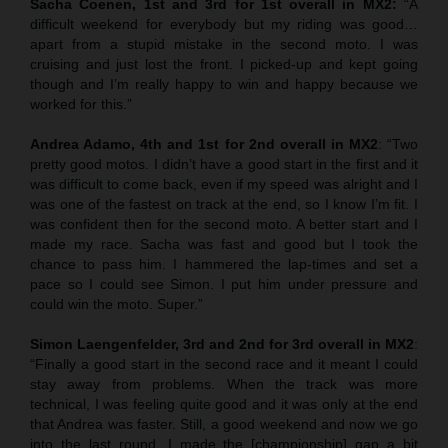
Sacha Coenen, 1st and 3rd for 1st overall in MX2:
“A
difficult weekend for everybody but my riding was good…
apart from a stupid mistake in the second moto. I was
cruising and just lost the front. I picked-up and kept going
though and I’m really happy to win and happy because we
worked for this.”
Andrea Adamo, 4th and 1st for 2nd overall in MX2
: “Two
pretty good motos. I didn’t have a good start in the first and it
was difficult to come back, even if my speed was alright and I
was one of the fastest on track at the end, so I know I’m fit. I
was confident then for the second moto. A better start and I
made my race. Sacha was fast and good but I took the
chance to pass him. I hammered the lap-times and set a
pace so I could see Simon. I put him under pressure and
could win the moto. Super.”
Simon Laengenfelder, 3rd and 2nd for 3rd overall in MX2
:
“Finally a good start in the second race and it meant I could
stay away from problems. When the track was more
technical, I was feeling quite good and it was only at the end
that Andrea was faster. Still, a good weekend and now we go
into the last round. I made the [championship] gap a bit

__________

▸ What needs to be done
Please say how many lines in the records above contain the string "could", giving no other words.

▸ Response for this exercise
3